**Task**:
The result should be every line of the listing that holds the word "show".

**The records**:

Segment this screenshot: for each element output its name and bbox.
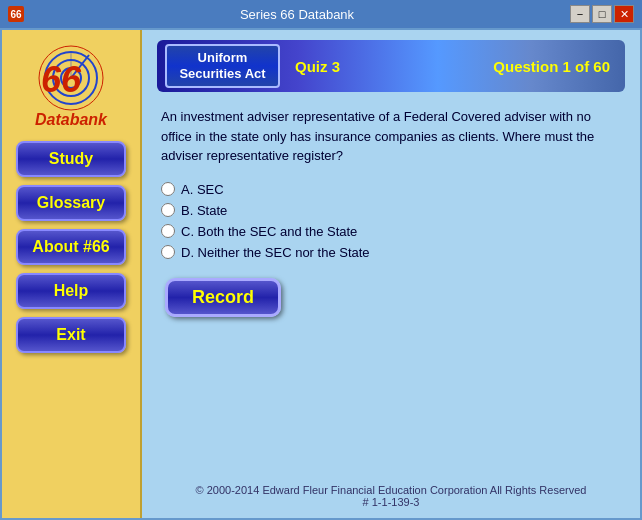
answer-a[interactable]: A. SEC xyxy=(161,182,621,197)
question-text: An investment adviser representative of … xyxy=(157,107,625,166)
radio-a[interactable] xyxy=(161,182,175,196)
radio-d[interactable] xyxy=(161,245,175,259)
close-button[interactable]: ✕ xyxy=(614,5,634,23)
radio-b[interactable] xyxy=(161,203,175,217)
minimize-button[interactable]: − xyxy=(570,5,590,23)
answers-container: A. SEC B. State C. Both the SEC and the … xyxy=(157,182,625,260)
radio-c[interactable] xyxy=(161,224,175,238)
header-banner: Uniform Securities Act Quiz 3 Question 1… xyxy=(157,40,625,92)
content-area: Uniform Securities Act Quiz 3 Question 1… xyxy=(142,30,640,518)
maximize-button[interactable]: □ xyxy=(592,5,612,23)
act-line1: Uniform xyxy=(177,50,268,66)
window-controls: − □ ✕ xyxy=(570,5,634,23)
serial-number: # 1-1-139-3 xyxy=(157,496,625,508)
footer: © 2000-2014 Edward Fleur Financial Educa… xyxy=(157,476,625,508)
answer-d-label: D. Neither the SEC nor the State xyxy=(181,245,370,260)
app-icon: 66 xyxy=(8,6,24,22)
answer-b[interactable]: B. State xyxy=(161,203,621,218)
logo-databank: Databank xyxy=(35,111,107,129)
answer-c-label: C. Both the SEC and the State xyxy=(181,224,357,239)
answer-d[interactable]: D. Neither the SEC nor the State xyxy=(161,245,621,260)
record-button[interactable]: Record xyxy=(165,278,281,317)
logo-svg: 66 xyxy=(29,40,114,115)
answer-c[interactable]: C. Both the SEC and the State xyxy=(161,224,621,239)
help-button[interactable]: Help xyxy=(16,273,126,309)
answer-b-label: B. State xyxy=(181,203,227,218)
svg-text:66: 66 xyxy=(41,59,82,100)
quiz-label: Quiz 3 xyxy=(295,58,340,75)
logo-container: 66 Databank xyxy=(29,40,114,129)
about-button[interactable]: About #66 xyxy=(16,229,126,265)
answer-a-label: A. SEC xyxy=(181,182,224,197)
main-window: 66 Databank Study Glossary About #66 Hel… xyxy=(0,28,642,520)
question-label: Question 1 of 60 xyxy=(493,58,610,75)
window-title: Series 66 Databank xyxy=(24,7,570,22)
copyright-text: © 2000-2014 Edward Fleur Financial Educa… xyxy=(157,484,625,496)
act-line2: Securities Act xyxy=(177,66,268,82)
title-bar: 66 Series 66 Databank − □ ✕ xyxy=(0,0,642,28)
act-title-box: Uniform Securities Act xyxy=(165,44,280,87)
exit-button[interactable]: Exit xyxy=(16,317,126,353)
sidebar: 66 Databank Study Glossary About #66 Hel… xyxy=(2,30,142,518)
glossary-button[interactable]: Glossary xyxy=(16,185,126,221)
study-button[interactable]: Study xyxy=(16,141,126,177)
quiz-info: Quiz 3 Question 1 of 60 xyxy=(280,58,625,75)
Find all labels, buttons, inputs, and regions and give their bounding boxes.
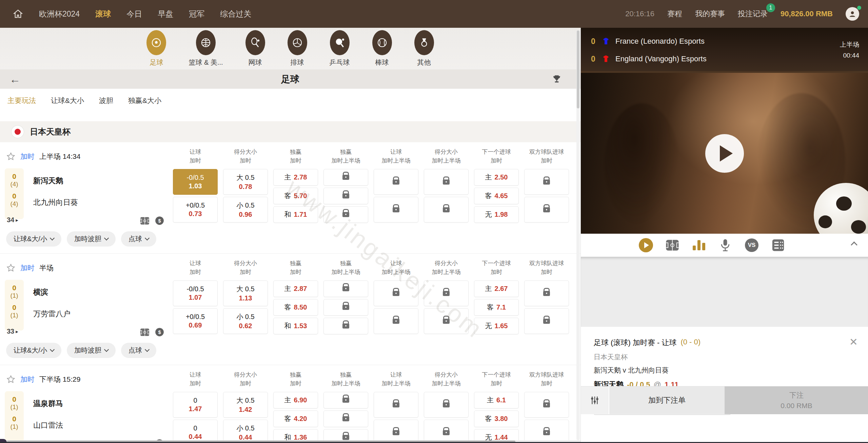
home-icon[interactable] [11, 7, 25, 21]
odds-cell[interactable]: 01.47 [173, 392, 218, 418]
cashout-icon[interactable]: $ [155, 216, 164, 225]
live-tag[interactable]: 加时 [20, 375, 35, 384]
odds-cell[interactable]: 客4.65 [474, 188, 519, 204]
odds-cell[interactable]: 客5.70 [273, 188, 318, 204]
odds-cell[interactable]: 客4.20 [273, 410, 318, 427]
odds-cell[interactable]: 无1.98 [474, 206, 519, 223]
add-to-betslip-button[interactable]: 加到下注单 [609, 386, 725, 414]
odds-cell[interactable]: 主6.1 [474, 392, 519, 408]
home-team-name[interactable]: 横滨 [33, 287, 48, 297]
bet-records-link[interactable]: 投注记录 1 [738, 9, 768, 19]
close-icon[interactable]: ✕ [849, 337, 858, 347]
odds-cell[interactable]: 主2.87 [273, 280, 318, 297]
markets-count[interactable]: 34▸ [7, 216, 18, 224]
stake-settings-button[interactable] [581, 386, 609, 414]
odds-cell[interactable]: 主2.67 [474, 280, 519, 297]
tab-main-markets[interactable]: 主要玩法 [7, 96, 36, 105]
menu-item-eurocup[interactable]: 欧洲杯2024 [39, 9, 80, 19]
odds-cell[interactable]: 无1.65 [474, 318, 519, 334]
video-player[interactable] [581, 73, 868, 234]
odds-cell[interactable]: +0/0.50.69 [173, 308, 218, 334]
odds-cell[interactable]: 小 0.50.62 [223, 308, 268, 334]
jersey-red-icon [602, 55, 610, 63]
user-avatar[interactable] [846, 7, 859, 21]
odds-cell[interactable]: -0/0.51.07 [173, 280, 218, 306]
favorite-star-icon[interactable] [6, 375, 16, 384]
sport-other[interactable]: 其他 [414, 30, 434, 67]
league-header: 日本天皇杯 [0, 121, 580, 142]
menu-item-early[interactable]: 早盘 [158, 9, 173, 19]
menu-item-today[interactable]: 今日 [126, 9, 142, 19]
sport-tennis[interactable]: 网球 [245, 30, 265, 67]
pitch-view-icon[interactable] [665, 238, 680, 253]
column-header: 让球加时上半场 [374, 148, 418, 165]
menu-item-live[interactable]: 滚球 [95, 9, 111, 19]
sport-volleyball[interactable]: 排球 [288, 30, 307, 67]
collapse-chevron-icon[interactable] [851, 241, 857, 248]
favorite-star-icon[interactable] [6, 263, 16, 273]
pill-penalty[interactable]: 点球 [121, 231, 156, 247]
odds-cell[interactable]: 主6.90 [273, 392, 318, 408]
lock-icon [393, 430, 399, 435]
lock-icon [543, 430, 550, 435]
sport-soccer[interactable]: 足球 [146, 30, 166, 67]
markets-count[interactable]: 33▸ [7, 328, 18, 335]
odds-cell[interactable]: 客7.1 [474, 299, 519, 316]
pill-handicap-total[interactable]: 让球&大/小 [6, 231, 61, 247]
live-tag[interactable]: 加时 [20, 263, 35, 273]
back-arrow-icon[interactable]: ← [9, 74, 20, 85]
pill-ot-correct-score[interactable]: 加時波胆 [67, 231, 116, 247]
betslip-score: (0 - 0) [680, 338, 701, 348]
odds-cell[interactable]: 大 0.50.78 [223, 169, 268, 195]
pitch-stats-icon[interactable] [140, 328, 150, 336]
lineup-icon[interactable] [771, 238, 786, 253]
odds-cell[interactable]: 小 0.50.44 [223, 420, 268, 443]
pill-ot-correct-score[interactable]: 加時波胆 [67, 343, 116, 358]
odds-cell[interactable]: 客3.80 [474, 410, 519, 427]
away-team-name[interactable]: 北九州向日葵 [33, 197, 78, 208]
trophy-icon[interactable] [552, 74, 561, 85]
odds-cell[interactable]: 大 0.51.42 [223, 392, 268, 418]
odds-cell-selected[interactable]: -0/0.51.03 [173, 169, 218, 195]
away-team-name[interactable]: 山口雷法 [33, 420, 63, 430]
place-bet-button[interactable]: 下注 0.00 RMB [725, 386, 868, 414]
commentary-mic-icon[interactable] [718, 238, 733, 253]
pill-handicap-total[interactable]: 让球&大/小 [6, 343, 61, 358]
home-team-name[interactable]: 新泻天鹅 [33, 176, 63, 186]
odds-cell[interactable]: 主2.78 [273, 169, 318, 186]
sport-basketball[interactable]: 篮球 & 美... [189, 30, 223, 67]
odds-cell[interactable]: 主2.50 [474, 169, 519, 186]
odds-cell[interactable]: 小 0.50.96 [223, 197, 268, 223]
odds-cell[interactable]: 大 0.51.13 [223, 280, 268, 306]
tab-winner-totals[interactable]: 独赢&大小 [128, 96, 161, 105]
play-button[interactable] [705, 134, 744, 173]
odds-cell[interactable]: +0/0.50.73 [173, 197, 218, 223]
locked-column [524, 168, 569, 226]
odds-cell[interactable]: 和1.53 [273, 318, 318, 334]
head-to-head-icon[interactable]: VS [744, 238, 759, 253]
sport-baseball[interactable]: 棒球 [372, 30, 392, 67]
jersey-blue-icon [602, 37, 610, 45]
away-team-name[interactable]: 万劳雷八户 [33, 309, 71, 319]
my-matches-link[interactable]: 我的赛事 [695, 9, 725, 19]
locked-odds-cell [323, 410, 368, 427]
odds-cell[interactable]: 00.44 [173, 420, 218, 443]
live-tag[interactable]: 加时 [20, 152, 35, 161]
pill-penalty[interactable]: 点球 [121, 343, 156, 358]
cashout-icon[interactable]: $ [155, 328, 164, 337]
odds-cell[interactable]: 客8.50 [273, 299, 318, 316]
sport-tabletennis[interactable]: 乒乓球 [330, 30, 350, 67]
home-team-name[interactable]: 温泉群马 [33, 399, 63, 409]
medal-icon [414, 30, 434, 55]
menu-item-outright[interactable]: 冠军 [189, 9, 204, 19]
pitch-stats-icon[interactable] [140, 217, 150, 225]
stream-play-icon[interactable] [638, 238, 653, 253]
menu-item-parlay[interactable]: 综合过关 [220, 9, 251, 19]
odds-cell[interactable]: 和1.71 [273, 206, 318, 223]
favorite-star-icon[interactable] [6, 152, 16, 161]
tab-handicap-totals[interactable]: 让球&大小 [51, 96, 84, 105]
stats-chart-icon[interactable] [691, 238, 706, 253]
tab-correct-score[interactable]: 波胆 [99, 96, 113, 105]
schedule-link[interactable]: 赛程 [667, 9, 682, 19]
vertical-scrollbar[interactable] [576, 30, 580, 440]
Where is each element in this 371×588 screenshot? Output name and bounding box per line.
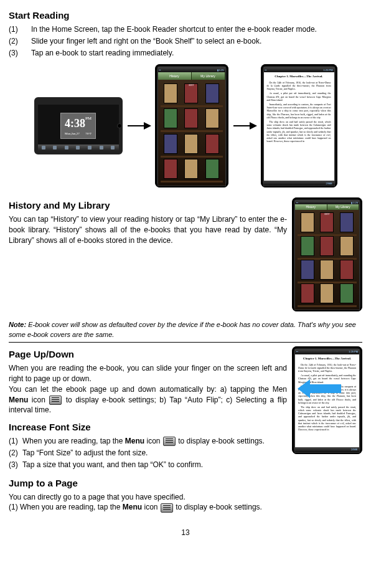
- step-number: (3): [9, 460, 22, 470]
- bookshelf-figure: ▪▪▮ 1:29 History My Library IDIOT: [155, 64, 228, 187]
- reader-figure: ▪▪1:29 PM Chapter 1. Marseilles—The Arri…: [261, 64, 337, 187]
- step-number: (1): [9, 24, 26, 35]
- step-text: In the Home Screen, tap the E-book Reade…: [31, 24, 362, 35]
- svg-marker-3: [250, 122, 257, 130]
- note-block: Note: E-book cover will show as defaulte…: [9, 318, 362, 343]
- note-label: Note:: [9, 321, 26, 328]
- font-step-3: (3) Tap a size that you want, and then t…: [9, 460, 362, 470]
- tab-my-library: My Library: [327, 204, 360, 210]
- page-counter: 2/988: [326, 182, 332, 186]
- section-jump-page-title: Jump to a Page: [9, 477, 362, 490]
- chapter-title: Chapter 1. Marseilles—The Arrival.: [267, 75, 331, 79]
- illustration-row: 4:38PM Mon,Jun,27 70°F ▪▪▮ 1:29 History …: [9, 64, 362, 187]
- step-text: Tap an e-book to start reading immediate…: [31, 48, 362, 59]
- step-3: (3) Tap an e-book to start reading immed…: [9, 48, 362, 59]
- step-text: When you are reading, tap the Menu icon …: [22, 436, 287, 447]
- tab-my-library: My Library: [192, 72, 225, 80]
- step-2: (2) Slide your finger left and right on …: [9, 36, 362, 47]
- history-library-figure: ▪▪▮ 1:29 History My Library IDIOT: [292, 197, 362, 311]
- section-start-reading-title: Start Reading: [9, 9, 362, 22]
- home-screen-figure: 4:38PM Mon,Jun,27 70°F: [34, 97, 123, 154]
- menu-icon: [163, 437, 176, 446]
- step-text: Tap “Font Size” to adjust the font size.: [22, 448, 287, 458]
- page-updown-figure: ▪▪1:29 PM Chapter 1. Marseilles—The Arri…: [292, 346, 362, 454]
- clock-temp: 70°F: [85, 131, 92, 136]
- step-text: Tap a size that you want, and then tap “…: [22, 460, 362, 470]
- step-number: (2): [9, 36, 26, 47]
- reader-paragraph: As usual, a pilot put off immediately, a…: [267, 92, 331, 102]
- font-step-1: (1) When you are reading, tap the Menu i…: [9, 436, 287, 447]
- status-time: 1:29 PM: [324, 69, 333, 72]
- step-number: (3): [9, 48, 26, 59]
- svg-marker-1: [144, 122, 151, 130]
- clock-day: Mon,Jun,27: [65, 131, 80, 136]
- clock-time: 4:38: [65, 117, 85, 130]
- menu-icon: [161, 503, 173, 513]
- tab-history: History: [158, 72, 192, 80]
- step-text: Slide your finger left and right on the …: [31, 36, 362, 47]
- step-number: (1): [9, 436, 22, 447]
- reader-paragraph: Immediately, and according to custom, th…: [267, 103, 331, 119]
- jump-page-p2: (1) When you are reading, tap the Menu i…: [9, 502, 362, 513]
- reader-paragraph: On the 24th of February, 1810, the look-…: [267, 81, 331, 91]
- jump-page-p1: You can directly go to a page that you h…: [9, 492, 362, 503]
- step-number: (2): [9, 448, 22, 458]
- page-number: 13: [9, 528, 362, 538]
- menu-icon: [49, 396, 62, 405]
- reader-paragraph: The ship drew on and had safely passed t…: [267, 120, 331, 143]
- arrow-right-icon: [126, 120, 151, 132]
- note-body: E-book cover will show as defaulted cove…: [9, 321, 356, 338]
- arrow-right-icon: [232, 120, 257, 132]
- swipe-arrow-icon: [298, 379, 341, 398]
- clock-ampm: PM: [85, 116, 92, 121]
- step-1: (1) In the Home Screen, tap the E-book R…: [9, 24, 362, 35]
- svg-marker-4: [298, 379, 341, 398]
- font-step-2: (2) Tap “Font Size” to adjust the font s…: [9, 448, 287, 458]
- tab-history: History: [295, 204, 327, 210]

**Answer section**:
- note-block: Note: E-book cover will show as defaulte…: [9, 318, 362, 343]
- note-body: E-book cover will show as defaulted cove…: [9, 321, 356, 338]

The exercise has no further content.